I did not have to dig for it. A friend of mine who’d attended an Augustinian high school sent it to me, because it was apparently going viral among people who’d attended Augustinian educational institutions, because everyone who ever went to an Augustinian school in the United States somehow knows someone who knows him. Robert Prevost XIV‘s account is currently set to private, but there is still a public photo of the future Pope, wearing glasses and a black windbreaker. That’s a meme right there, thought my horrible, earthly, secular mind.

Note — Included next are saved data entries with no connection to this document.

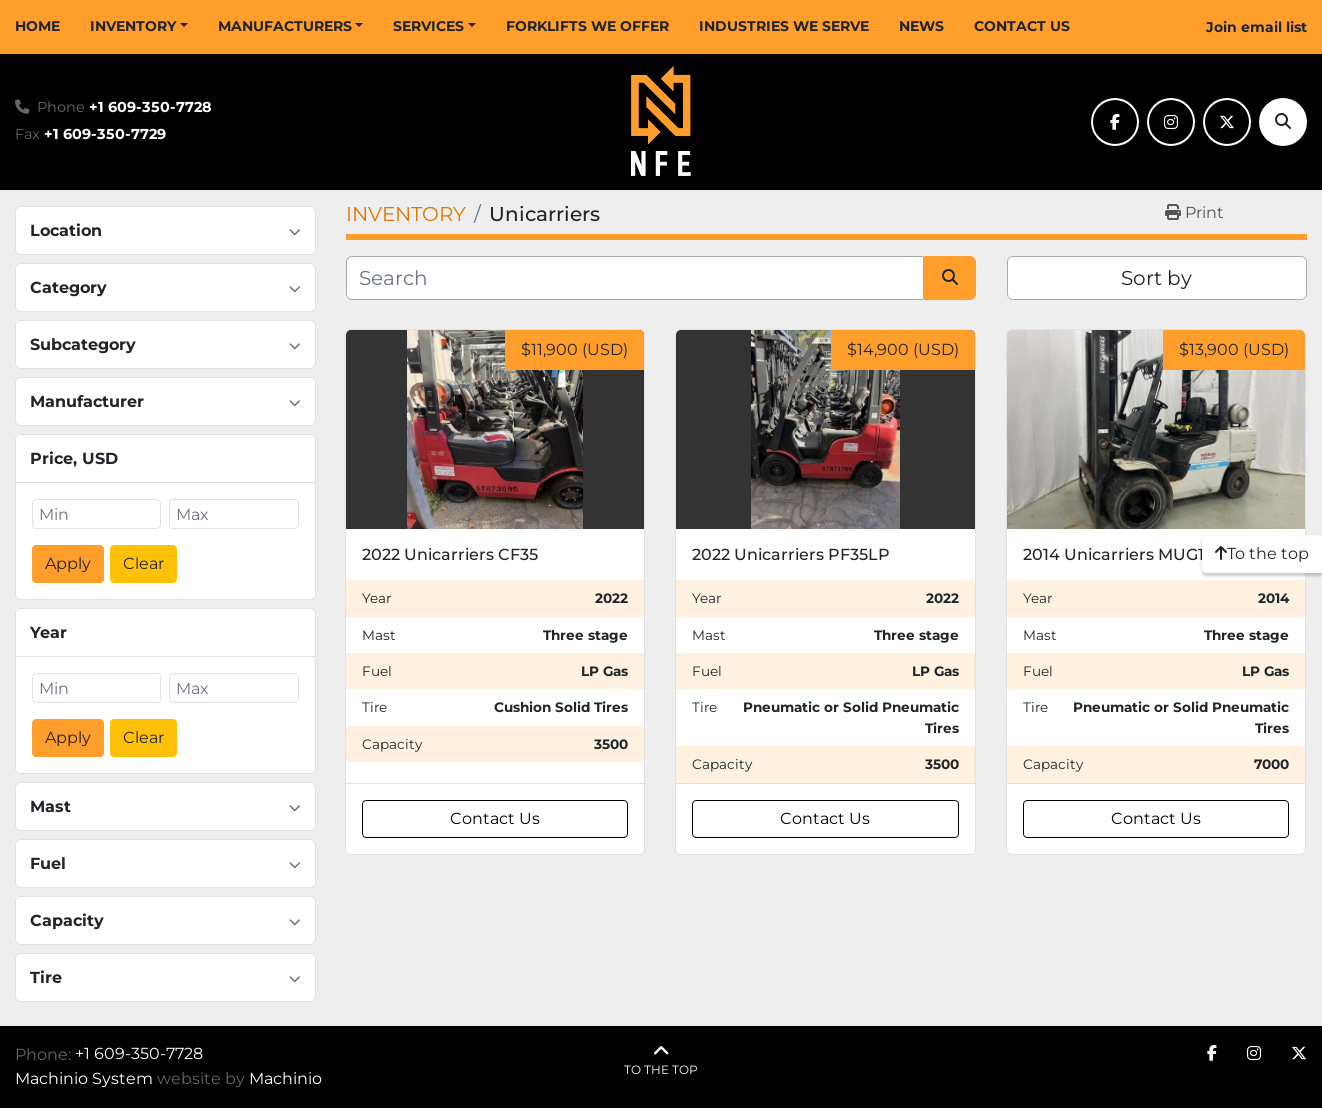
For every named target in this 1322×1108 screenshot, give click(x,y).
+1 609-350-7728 (150, 107)
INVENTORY (133, 26)
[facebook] (1115, 122)
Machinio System (84, 1078)
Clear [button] (143, 563)
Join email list (1256, 27)
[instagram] (1171, 122)
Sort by (1156, 278)
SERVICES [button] (428, 26)
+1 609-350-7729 (105, 134)
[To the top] (1262, 554)
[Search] (1283, 122)
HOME (37, 26)
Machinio (285, 1078)
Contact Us (495, 818)
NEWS (921, 26)
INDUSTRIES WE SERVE (784, 26)
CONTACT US (1022, 26)
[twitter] (1227, 122)
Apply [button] (68, 563)
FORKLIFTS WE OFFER (587, 26)
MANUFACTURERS (285, 26)
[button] (139, 26)
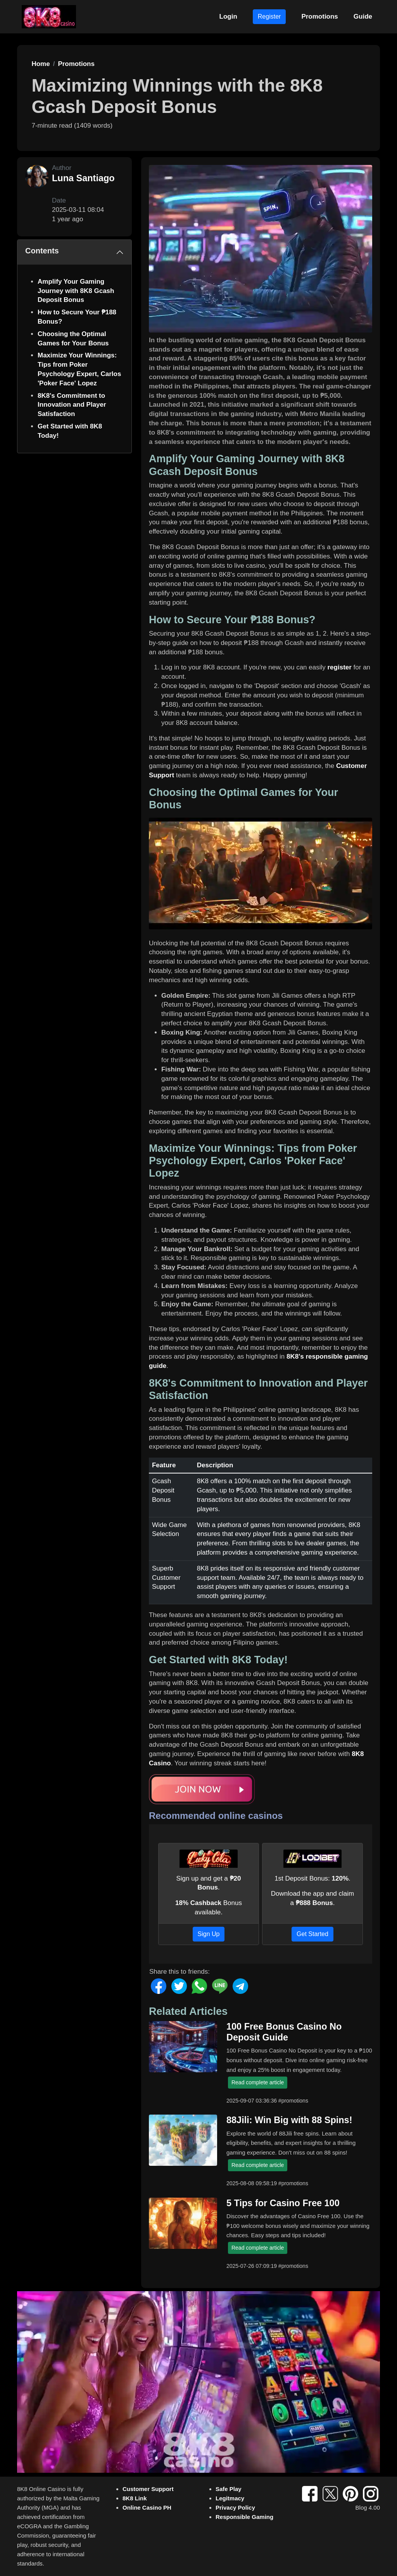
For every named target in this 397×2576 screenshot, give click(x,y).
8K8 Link (135, 2498)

What is your digital footprint? How religious figures are influenced by their online history and what their social media footprints can tell us about their faith and ministry

I would not have stopped to send that social media profile if it were from a politician, celebrity or coworker who needed vetting. It is argued that mining any public figure’s digital activity is fair game, if they are held to some degree of accountability. It is difficult for congressmen’s careers to tanks with vemkin requests. Old tweets can land someone in hot water in the present day. The phone number of a former Fox News anchor is linked to a public account on the internet.

When you try to apply this standard to a pope, you get the sense that it is completely inexplicable that you can even read the socials of the spiritual leader of the world. In fact, it’s baffling to think that a religious figure could be subjected to scrutiny of their internet history, or that they possess something as anodyne as a digital footprint — particularly someone inheriting a role that supposedly dates back to the time of Jesus and was established by Saint Peter the Apostle, whose predecessors are ancient saints and medieval rulers, and who claims the title of God’s representative on Earth, according to the 1.4 billion members of the church he leads.